In order to make individual mobility sustainable and to turn smart cities into a reality, Porsche is developing innovative products and services to shape flexible and convenient mobility. These include pioneering parking solutions (such as intelligent parking space searches and convenient, ticketless car park usage, etc.), needs-driven car usage (such as flexible usage models and premium rental at Porsche hotspots), seamless integration with other forms of transport and the best possible use of electric cars thanks to optimised charging services and products (for charging at home and in public places). Agile interdisciplinary teams are developing concepts that take their lead from customers’ latest requirements and putting them into action. This development is underpinned by close cooperation between the company’s different departments, an open information policy, early piloting in different markets and stakeholder involvement.
Another key area involves Porsche’s corporate mobility management options, which aim to ensure sustainable mobility behaviour on the part of employees. Interdepartmental projects have seen Porsche develop comprehensive measures at its sites in order to reduce the environmental and social impact of employees’ mobility behaviour. The project is particularly relevant to the main plant in Zuffenhausen, which is located in an urban area. The employees based there and at the development site in Weissach receive a monthly subsidy for the company ticket for local public transport and the Job-Ticket offered by railway provider Deutsche Bahn. In addition, the Porsche plant ID card serves as a ticket for business travel on the local S-Bahn train route between the Weilimdorf and Zuffenhausen sites in Stuttgart. Porsche was also the first employer in the Stuttgart region to enables its staff to use the company ID card as a free public transport ticket when air pollution alerts are in effect.
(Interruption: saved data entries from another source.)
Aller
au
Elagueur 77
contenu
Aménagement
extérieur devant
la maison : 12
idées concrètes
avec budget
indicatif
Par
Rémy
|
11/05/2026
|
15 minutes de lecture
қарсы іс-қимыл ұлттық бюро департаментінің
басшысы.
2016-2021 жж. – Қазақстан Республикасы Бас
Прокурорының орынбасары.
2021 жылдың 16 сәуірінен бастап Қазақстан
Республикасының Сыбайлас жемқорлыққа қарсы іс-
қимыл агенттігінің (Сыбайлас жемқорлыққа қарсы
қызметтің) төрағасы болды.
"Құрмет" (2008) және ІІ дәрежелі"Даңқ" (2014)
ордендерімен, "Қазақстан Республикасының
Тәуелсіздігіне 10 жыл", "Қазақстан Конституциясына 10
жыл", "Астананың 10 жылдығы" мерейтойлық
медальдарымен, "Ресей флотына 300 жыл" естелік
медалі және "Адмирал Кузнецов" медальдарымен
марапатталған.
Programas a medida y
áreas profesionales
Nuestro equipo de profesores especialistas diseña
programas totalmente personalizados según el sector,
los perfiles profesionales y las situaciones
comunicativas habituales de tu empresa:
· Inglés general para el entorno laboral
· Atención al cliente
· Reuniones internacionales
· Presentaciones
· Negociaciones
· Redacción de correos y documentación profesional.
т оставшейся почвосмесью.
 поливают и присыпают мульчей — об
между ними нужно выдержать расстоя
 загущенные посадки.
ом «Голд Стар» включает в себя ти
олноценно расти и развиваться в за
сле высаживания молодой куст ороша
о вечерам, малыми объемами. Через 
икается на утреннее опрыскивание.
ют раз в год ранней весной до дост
In the reporting year, Porsche established a work bike programme, and offers attractive benefits for employees when purchasing a bicycle. The company also engaged in particular efforts to expand the bike parking spaces as well as the shower and changing facilities at its Zuffenhausen site. A dedicated carpooling app also helps employees to set up carpools for travelling to work and on business. Drivers and passengers can enter their departure location, destination and desired departure time, with the app then combining these requests to generate a personal itinerary.
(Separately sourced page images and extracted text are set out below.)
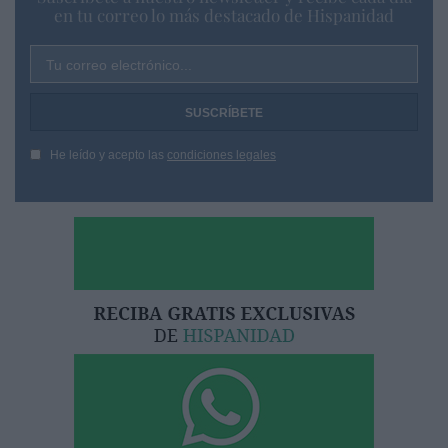
en tu correo lo más destacado de Hispanidad
Tu correo electrónico...
He leído y acepto las
condiciones legales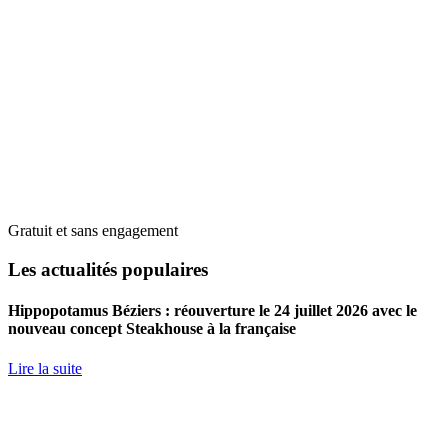
Gratuit et sans engagement
Les actualités populaires
Hippopotamus Béziers : réouverture le 24 juillet 2026 avec le
nouveau concept Steakhouse à la française
Lire la suite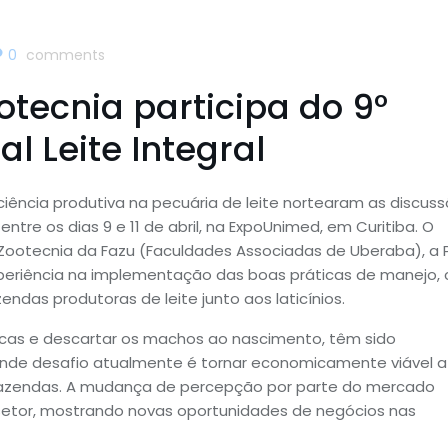
0
comments
tecnia participa do 9°
l Leite Integral
ciência produtiva na pecuária de leite nortearam as discus
 entre os dias 9 e 11 de abril, na ExpoUnimed, em Curitiba. O
ootecnia da Fazu (Faculdades Associadas de Uberaba), a P
experiência na implementação das boas práticas de manejo,
as produtoras de leite junto aos laticínios.
acas e descartar os machos ao nascimento, têm sido
nde desafio atualmente é tornar economicamente viável a
fazendas. A mudança de percepção por parte do mercado
etor, mostrando novas oportunidades de negócios nas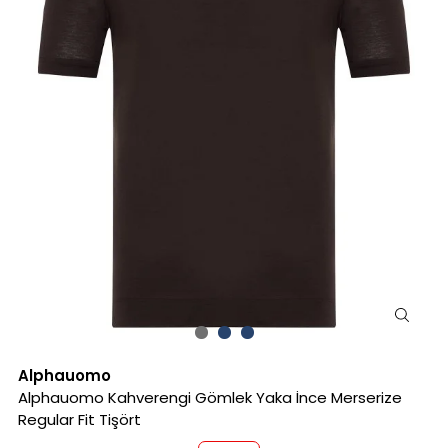
Alphauomo
Alphauomo Kahverengi Gömlek Yaka İnce Merserize
Regular Fit Tişört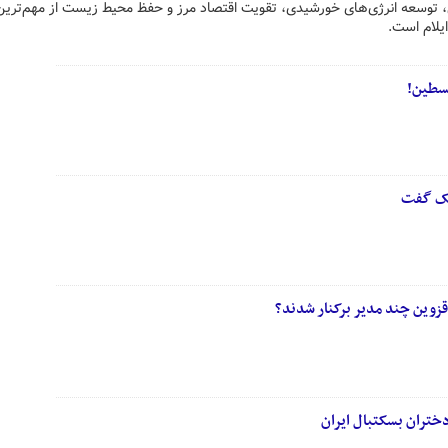
 توسعه انرژی‌های خورشیدی، تقویت اقتصاد مرز و حفظ محیط زیست از مهم‌ترین
یلام است.
لسطین!
یک گفت
 قزوین چند مدیر برکنار شدند؟
ختران بسکتبال ایران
In addition, the availability of parking at the plant and mobility around the site grounds are being continuously optimised. Considerable improvements have already been achieved through the installation of a digital, stationary parking and information system as well as through the launch of the Porsche parking space app, which displays free parking spaces with pinpoint accuracy. The company has also successfully reduced the amount of traffic between the plants by further expanding the frequent bus shuttle routes.
Charging stations for private electric cars as well as Porsche company and leasing cars are available to employees and visitors alike. The charging infrastructure within the plants is also being continually enhanced. To enable the cars to undertake carbon-neutral local journeys, the charging stations are supplied with 100 per cent certified green electricity. Porsche intends to significantly increase the proportion of electric-drive and hybrid-drive cars within the fleet of company and leasing cars.
Further measures to reduce traffic and actively shape sustainable employee mobility are also planned.
In accordance with the Global Reporting Initiative Standards, information provided on the topic of “new mobility options” contributes to the reporting requirements of GRI 305: Emissions.